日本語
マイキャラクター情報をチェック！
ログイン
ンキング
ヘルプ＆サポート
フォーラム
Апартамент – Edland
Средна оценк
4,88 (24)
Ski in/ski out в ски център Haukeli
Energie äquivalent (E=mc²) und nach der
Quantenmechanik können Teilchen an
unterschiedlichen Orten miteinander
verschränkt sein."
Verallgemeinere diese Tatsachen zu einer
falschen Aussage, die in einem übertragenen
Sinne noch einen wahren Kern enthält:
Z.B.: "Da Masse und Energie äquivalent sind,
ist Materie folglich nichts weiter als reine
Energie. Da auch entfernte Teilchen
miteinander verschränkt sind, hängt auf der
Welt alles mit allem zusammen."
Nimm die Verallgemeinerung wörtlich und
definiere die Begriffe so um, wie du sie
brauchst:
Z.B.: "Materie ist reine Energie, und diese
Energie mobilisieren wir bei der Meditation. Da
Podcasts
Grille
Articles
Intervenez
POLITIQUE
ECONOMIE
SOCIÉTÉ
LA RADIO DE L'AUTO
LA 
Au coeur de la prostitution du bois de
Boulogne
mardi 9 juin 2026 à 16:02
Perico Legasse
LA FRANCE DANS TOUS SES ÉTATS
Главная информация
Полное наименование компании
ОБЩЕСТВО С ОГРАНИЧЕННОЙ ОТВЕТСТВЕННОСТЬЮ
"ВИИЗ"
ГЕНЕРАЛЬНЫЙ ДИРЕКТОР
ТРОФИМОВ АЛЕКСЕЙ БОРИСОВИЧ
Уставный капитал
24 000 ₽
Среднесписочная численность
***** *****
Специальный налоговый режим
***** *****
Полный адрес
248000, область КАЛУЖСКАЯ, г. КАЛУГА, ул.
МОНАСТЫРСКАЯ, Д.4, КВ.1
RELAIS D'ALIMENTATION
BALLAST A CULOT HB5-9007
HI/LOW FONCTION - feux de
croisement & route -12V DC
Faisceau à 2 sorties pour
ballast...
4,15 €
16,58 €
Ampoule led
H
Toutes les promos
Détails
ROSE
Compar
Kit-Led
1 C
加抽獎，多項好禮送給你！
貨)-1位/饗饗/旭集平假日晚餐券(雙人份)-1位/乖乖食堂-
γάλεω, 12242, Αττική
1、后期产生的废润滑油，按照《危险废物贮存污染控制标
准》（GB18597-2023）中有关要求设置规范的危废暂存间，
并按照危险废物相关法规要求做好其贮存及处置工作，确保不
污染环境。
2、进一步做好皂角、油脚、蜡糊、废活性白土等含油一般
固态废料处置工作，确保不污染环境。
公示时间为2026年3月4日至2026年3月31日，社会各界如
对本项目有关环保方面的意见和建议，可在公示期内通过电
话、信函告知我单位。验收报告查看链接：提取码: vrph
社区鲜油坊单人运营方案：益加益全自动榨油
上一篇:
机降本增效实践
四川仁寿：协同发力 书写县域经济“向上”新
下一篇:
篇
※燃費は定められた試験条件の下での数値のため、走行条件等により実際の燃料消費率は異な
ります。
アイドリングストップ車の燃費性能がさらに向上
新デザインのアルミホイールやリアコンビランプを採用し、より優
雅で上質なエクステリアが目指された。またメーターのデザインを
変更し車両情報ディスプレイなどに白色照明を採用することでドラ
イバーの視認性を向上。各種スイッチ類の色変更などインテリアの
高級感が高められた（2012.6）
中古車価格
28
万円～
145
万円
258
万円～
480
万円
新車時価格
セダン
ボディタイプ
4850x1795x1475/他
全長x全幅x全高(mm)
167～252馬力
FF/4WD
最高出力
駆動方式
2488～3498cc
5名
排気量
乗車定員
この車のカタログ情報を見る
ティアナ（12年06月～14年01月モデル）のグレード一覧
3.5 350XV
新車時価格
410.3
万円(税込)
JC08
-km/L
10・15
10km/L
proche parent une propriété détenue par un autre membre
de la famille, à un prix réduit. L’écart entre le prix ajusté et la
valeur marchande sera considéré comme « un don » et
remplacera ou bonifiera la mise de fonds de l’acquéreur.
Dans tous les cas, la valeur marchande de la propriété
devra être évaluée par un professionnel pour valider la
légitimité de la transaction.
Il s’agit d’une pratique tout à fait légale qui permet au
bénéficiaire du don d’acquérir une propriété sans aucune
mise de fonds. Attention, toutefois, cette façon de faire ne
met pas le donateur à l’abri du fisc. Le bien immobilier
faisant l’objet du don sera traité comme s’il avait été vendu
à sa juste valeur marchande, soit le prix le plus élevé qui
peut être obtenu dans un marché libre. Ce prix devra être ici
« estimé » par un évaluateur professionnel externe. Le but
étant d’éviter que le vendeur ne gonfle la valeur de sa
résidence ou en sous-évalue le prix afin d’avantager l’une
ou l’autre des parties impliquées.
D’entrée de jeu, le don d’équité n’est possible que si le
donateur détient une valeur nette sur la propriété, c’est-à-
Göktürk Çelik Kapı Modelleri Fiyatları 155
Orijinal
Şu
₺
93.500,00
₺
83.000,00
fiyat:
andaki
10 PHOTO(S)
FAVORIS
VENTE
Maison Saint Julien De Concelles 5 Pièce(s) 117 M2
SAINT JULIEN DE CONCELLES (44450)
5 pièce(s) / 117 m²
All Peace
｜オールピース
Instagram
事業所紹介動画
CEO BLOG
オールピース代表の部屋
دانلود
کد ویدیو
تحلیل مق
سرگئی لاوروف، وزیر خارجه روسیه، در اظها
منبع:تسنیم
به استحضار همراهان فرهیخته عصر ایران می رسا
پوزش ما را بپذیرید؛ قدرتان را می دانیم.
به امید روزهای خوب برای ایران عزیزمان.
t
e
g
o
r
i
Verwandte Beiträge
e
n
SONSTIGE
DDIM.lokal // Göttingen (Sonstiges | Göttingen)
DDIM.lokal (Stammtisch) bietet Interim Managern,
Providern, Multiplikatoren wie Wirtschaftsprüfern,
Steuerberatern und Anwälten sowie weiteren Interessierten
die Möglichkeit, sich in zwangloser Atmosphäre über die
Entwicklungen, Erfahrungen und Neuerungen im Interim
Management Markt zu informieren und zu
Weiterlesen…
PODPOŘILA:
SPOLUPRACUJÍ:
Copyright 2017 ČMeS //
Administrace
··········
## TASK GOAL
Each line with the word "pour" in the records above belongs in the result; copy all of them.

## FINAL ANSWER
Faisceau à 2 sorties pour
devra être évaluée par un professionnel pour valider la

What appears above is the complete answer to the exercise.